D’où vient ce miracle qu’un type fameux pour ses coups de gueule et son refus de la langue de bois (au point d’avoir sa marionnette aux Guignols) se voie célébré avec une tendresse exceptionnelle lorsqu’il disparaît, mordu par un crabe avant de devenir septuagénaire et de risquer de se faire traiter de vieux con ? Peut-être du fait que Jean-Pierre Bacri était l’incarnation même du Français tel qu’il a traversé les époques : grognon, bougon, mais surtout trop sensible pour exprimer publiquement ses sentiments les plus intimes. C’est sans doute cette pudeur qui a incité le comédien à se dédoubler rapidement en auteur et qui explique qu’il ait obtenu quatre de ses cinq César en qualité de scénariste pour des films de Cédric Klapisch, Alain Resnais et d’Agnès Jaoui dont il restera pour l’éternité le binôme indispensable.

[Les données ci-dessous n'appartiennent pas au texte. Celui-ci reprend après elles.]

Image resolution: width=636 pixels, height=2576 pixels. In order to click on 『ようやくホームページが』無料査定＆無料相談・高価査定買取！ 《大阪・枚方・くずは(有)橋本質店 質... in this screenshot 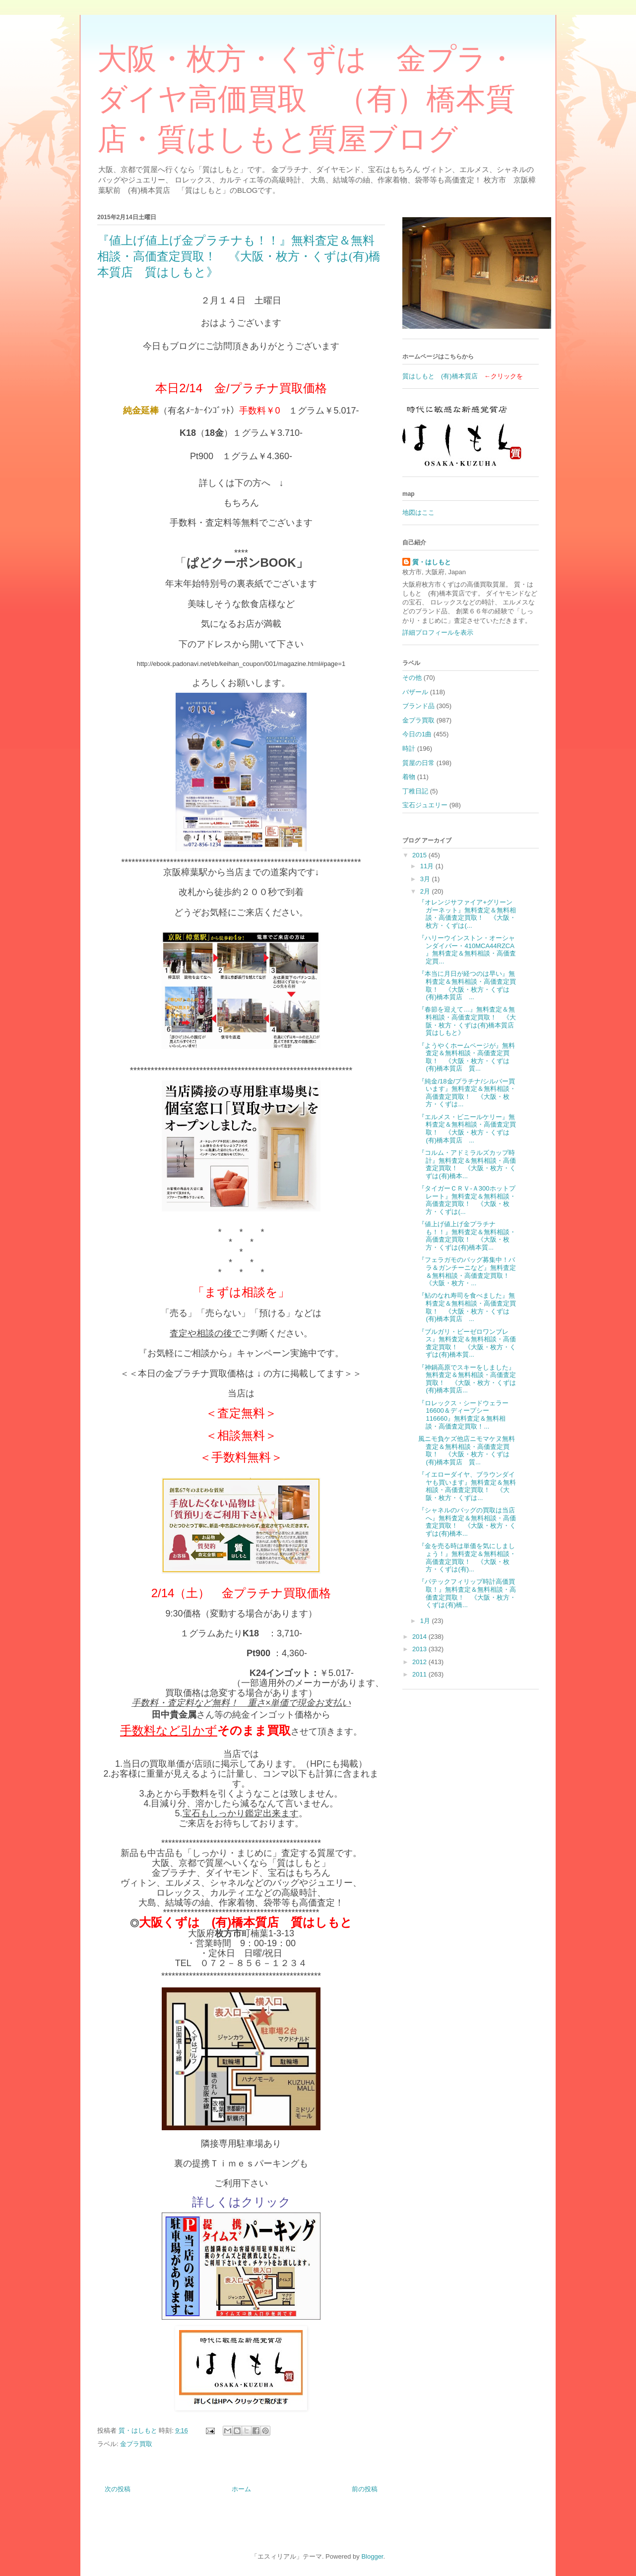, I will do `click(466, 1057)`.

L’état-civil mentionne que Jean-Pierre Bacri a vu le jour le 24 mai 1951 dans la petite ville côtière de Castiglione, en Algérie, devenue aujourd’hui Bou Ismaïl. C’est grâce à son facteur de père, qui officie comme ouvreur le week-end, qu’il découvre le cinéma avant de traverser la Méditerranée comme tant de pieds-noirs en 1962. Pourtant, comme il le déclarera à Télérama, « je ne suis pas copain avec ma jeunesse ». Loin de cultiver la nostalgie de son enfance et d’une éducation qu’il qualifiait lui-même d’« extrêmement machiste », il évoquait dans Psychologies en 2010 « des années à attendre de pouvoir faire ce que je voulais ». Après avoir passé son bac à Cannes, il s’inscrit en fac de lettres avec la ferme intention de devenir professeur, mais succombe à l’ivresse du poker, acquitte ses dettes de jeu et part pour Paris avec la ferme intention de faire carrière dans la publicité, l’eldorado de l’époque. Tout en étudiant aux Cours Simon et Périmony (sous prétexte, prétend-il dans une interview à RTL en 2017, « on a envie de se taper plein de filles quand on est jeune et dans un cours d’art dramatique vous ne pouvez pas trouver mieux parce qu’il n’y a que ça… »), il arrondit ses fins de mois en tant que placeur à l’Olympia et consacre ses loisirs à écrire pour la scène.

Il connaît la reconnaissance en tant que dramaturge avec sa troisième pièce, Le Doux Visage de l’amour, qui lui vaut le prix de la Vocation en 1979, l’année même où il effectue ses débuts au cinéma en anesthésiste dans Le Toubib de Pierre Granier-Deferre. Lauréat du Prix Tristan-Bernard 1982 pour Le Grain de sable, le jeune trentenaire s’affirme en quelques répliques chez des réalisateurs aussi différents qu’Alexandre Arcady (Le Grand Pardon et Le Grand Carnaval), Diane Kurys (Coup de foudre et La Baule-les-Pins), Claude Lelouch (Édith et Marcel), Claude Pinoteau (La Septième Cible), Luc Besson (Subway), Jean-Charles Tacchella (Escalier C et L’Homme de ma vie), Jacques Fansten (États d’âme), Joël Santoni (Mort un dimanche de pluie), Gérard Krawczyk (L’Été en pente douce) ou Jean-Pierre Mocky (Les Saisons du plaisir). À lui les flics désabusés et les séducteurs parfois hâbleurs auxquels il ne vouera pas toujours a posteriori une grande considération.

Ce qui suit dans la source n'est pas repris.